SPOJ: GOODG - Good Inflation (can also be solved with deque if you do the right DP)

Generalized Deque Trick

The idea of storing lines in a deque can be generalized to any DP formula of the form

\begin{aligned} \mathtt{DP}[0] &= 0\\ \mathtt{DP}[i] &= a[i] + \max_{0 \leq k < i} f[k][i] \qquad \text{for } 1 \leq i \leq n \end{aligned}

where the cost function $f[k][i]$ defined on $0 \leq k < i \leq n$ satisfies the convex quadrangle inequality

f[a][d] + f[b][c] \leq f[a][c] + f[b][d] \qquad \forall a\leq b\leq c\leq d

The intuition behind this inequality is the following: If for the current $i_{1}$ a larger value $k_{2}$ is better than a smaller value $k_{1}$ , then $k_{2}$ will be a better option than $k_{1}$ for all $i_{2}\geq i_{1}$ , i.e. for all future values of $i$ . This is some sense generalizes the fact that two distinct lines intersect at at most one point, which was crucial for the convex hull trick to work.
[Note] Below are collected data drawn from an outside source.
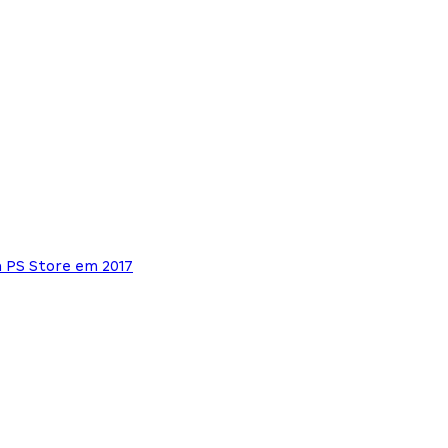
a PS Store em 2017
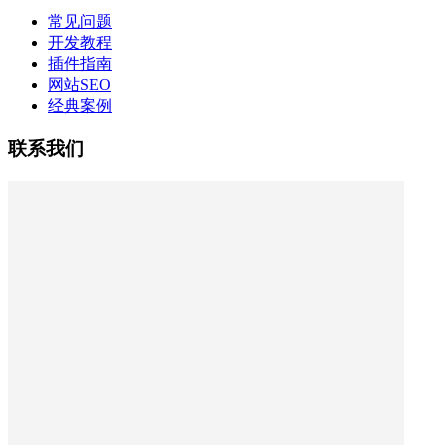
常见问题
开发教程
插件指南
网站SEO
经典案例
联系我们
In general, checking this inequality can be quite annoying. Fortunately, it often is intuitively clear that if a newer option (larger $k$ ) is better at some $i$ , then it will also be better for larger $i$ . As a last resort option, one could always write a brute-force solution and check the inequality on some examples.

We are interested in the point where $k_{2}$ becomes a better option than $k_{1}$ , so let $D(k_{1}, k_{2})$ be the smallest $i$ for which $k_{2}$ is better than $k_{1}$ , i.e.

D(k_1, k_2) = \min \left\{k_2 < i \leq n \Big| f[k_1][i]\leq f[k_2][i]\right\}

$D$ can be computed in $\mathcal{O}(\log n)$ time with binary search. Sometimes, special properties of $f$ allow you to compute it in $\mathcal{O}(1)$ .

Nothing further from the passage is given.